Si les séquences alternent entre extérieur et intérieurs, il demeure une impression de huis-clos, d’étouffement en écho à la déshumanisation de notre monde, dans des appartements sommaires, à l’intérieur des ambulances, dans les couloirs des hôpitaux et des blocs opératoires. Impression de grande solitude aussi, inscrite sur le visage et dans les yeux clairs d’Oleg, si émouvant quand dans un de ces couloirs, seul ou confronté à une mère en larmes, il attend le verdict des chirurgiens qui opèrent la fillette brûlée. Et l’on comprend que se perdre dans l’alcool — une bande-son subtile rend jusqu’aux glougloutements des liquides qui coulent dans la gorge — est le moyen qu’a trouvé Oleg de supporter la dureté du métier et des jours. D’autant plus qu’en parallèle et en scènes alternées se délite le couple qu’il forme avec Katia !
Car si l’arythmie est celle du cœur, organe de vie qui doit battre jusqu’au bout dans les corps souffrants, elle est aussi celle des cœurs où l’amour naît, hésite, tremble et parfois se meurt. Katia ne sait plus, ne sait pas, balancée de la tendresse à la détestation, entre allers et retours, à la recherche de relations plus authentiques.

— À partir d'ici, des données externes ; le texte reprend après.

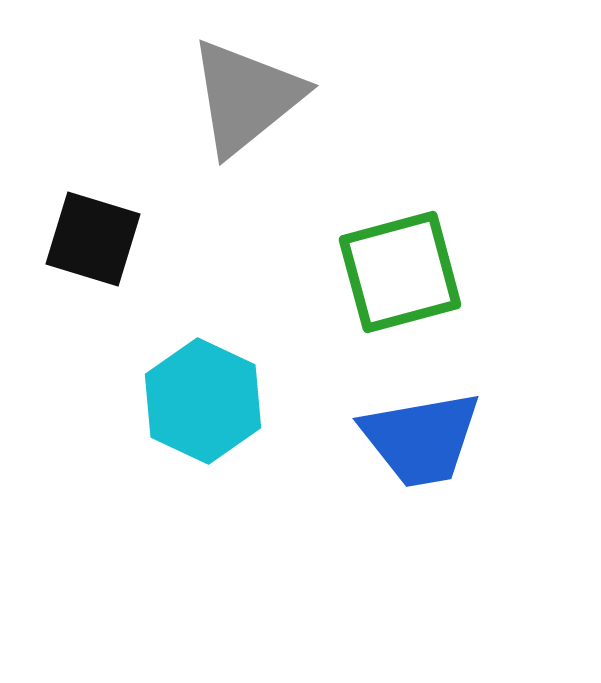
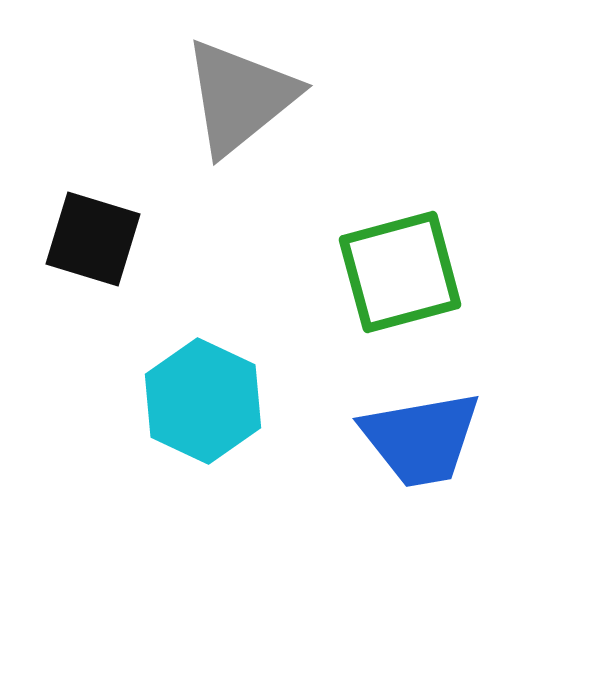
gray triangle: moved 6 px left
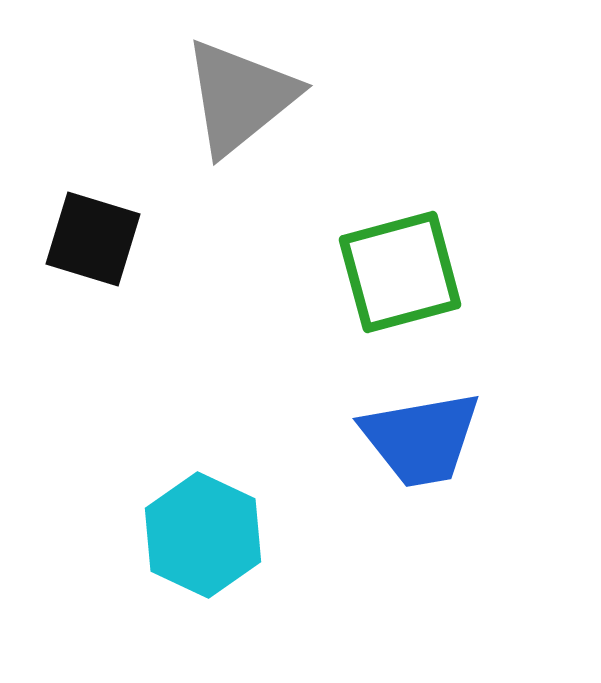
cyan hexagon: moved 134 px down
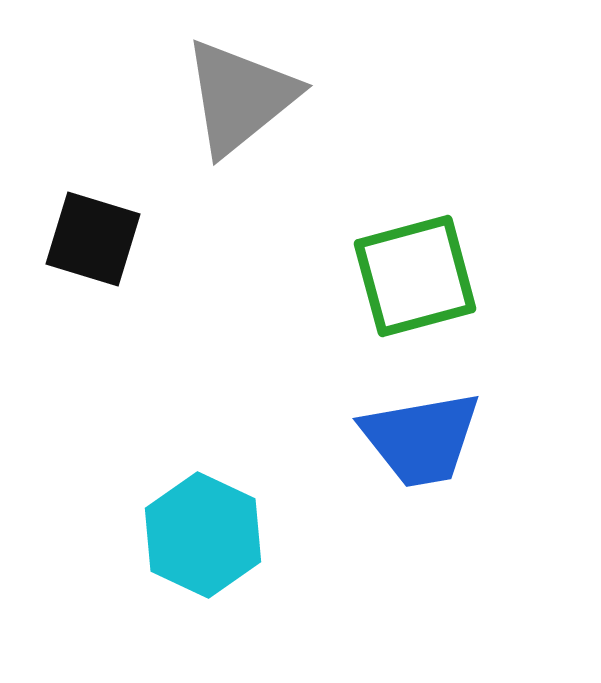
green square: moved 15 px right, 4 px down
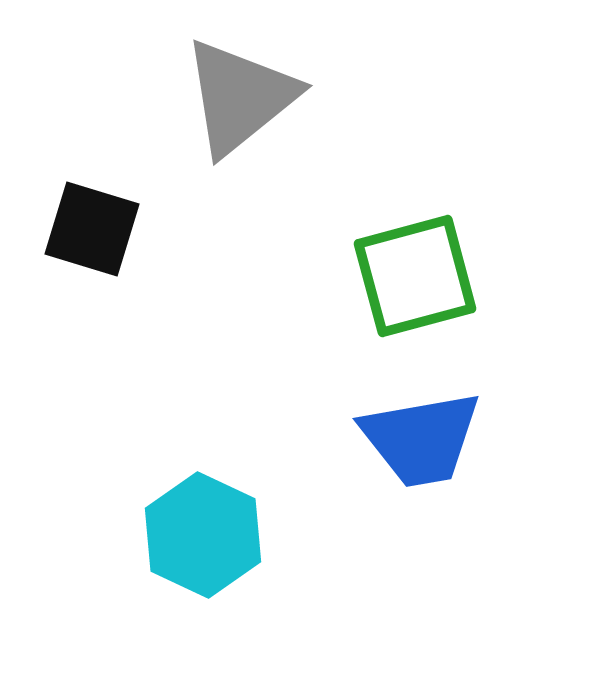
black square: moved 1 px left, 10 px up
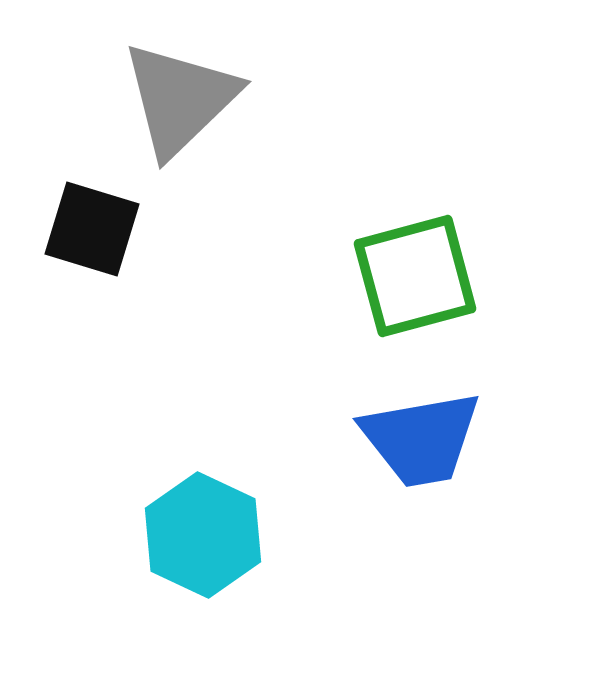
gray triangle: moved 60 px left, 2 px down; rotated 5 degrees counterclockwise
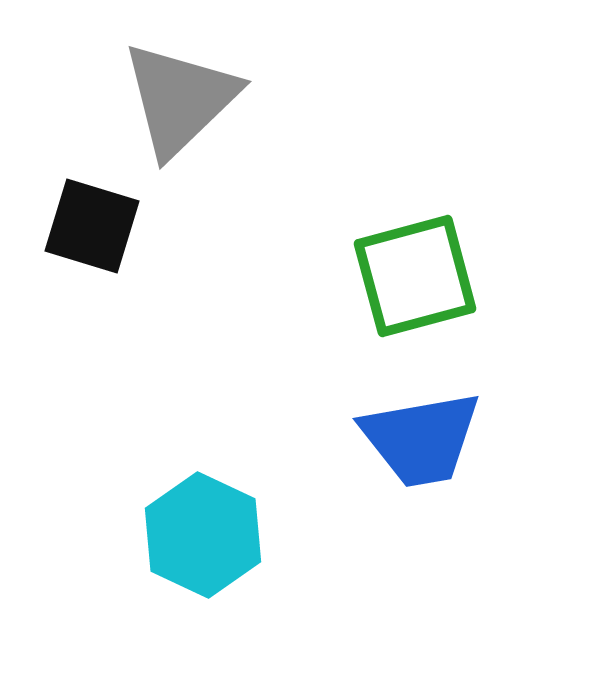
black square: moved 3 px up
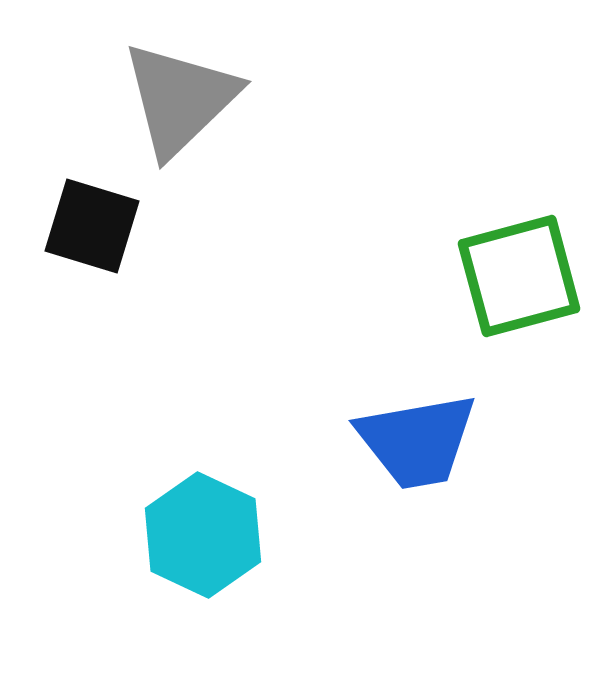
green square: moved 104 px right
blue trapezoid: moved 4 px left, 2 px down
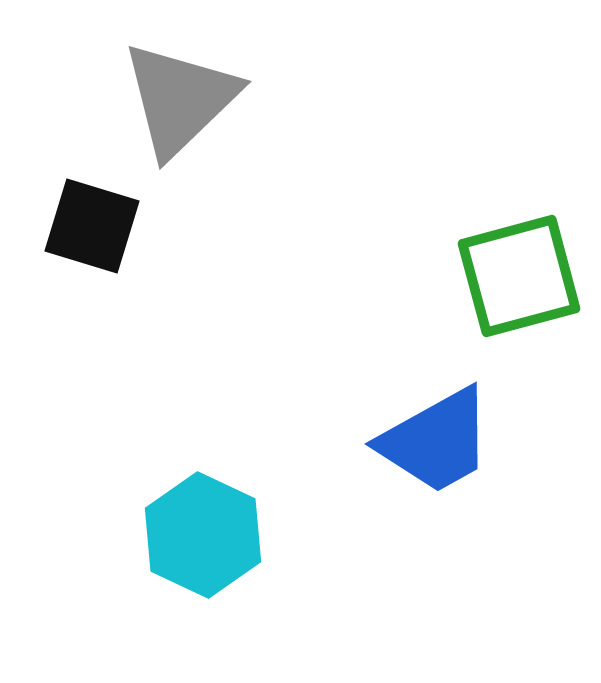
blue trapezoid: moved 19 px right; rotated 19 degrees counterclockwise
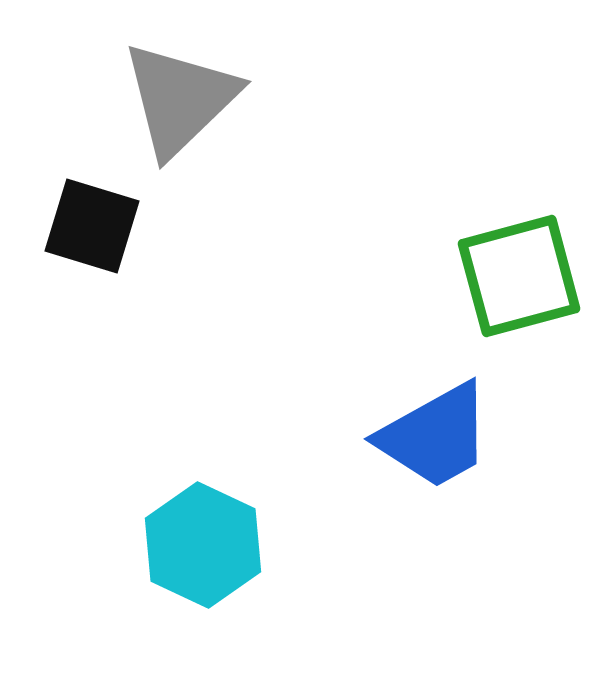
blue trapezoid: moved 1 px left, 5 px up
cyan hexagon: moved 10 px down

Comment dire la mobilité expressive de ces deux visages souvent cadrés en gros plans, l’intelligence et la subtilité du jeu de ces deux acteurs, Irina Gorbacheva et Alexander Yatsenko, la beauté de ces instants fugitifs où, dénudés, ils se retrouvent et s’aiment dans un silence qui ne laisse entendre que les froissements des peaux un instant ré-accordées ?
La dernière séquence cependant sera symboliquement porteuse d’espoir : sur la route enneigée et dans un embouteillage qui semble filer à l’infini, le coéquipier d’Oleg obligera les véhicules à se ranger, dégageant l’horizon vers lequel l’ambulance pourra inscrire son chemin salvateur…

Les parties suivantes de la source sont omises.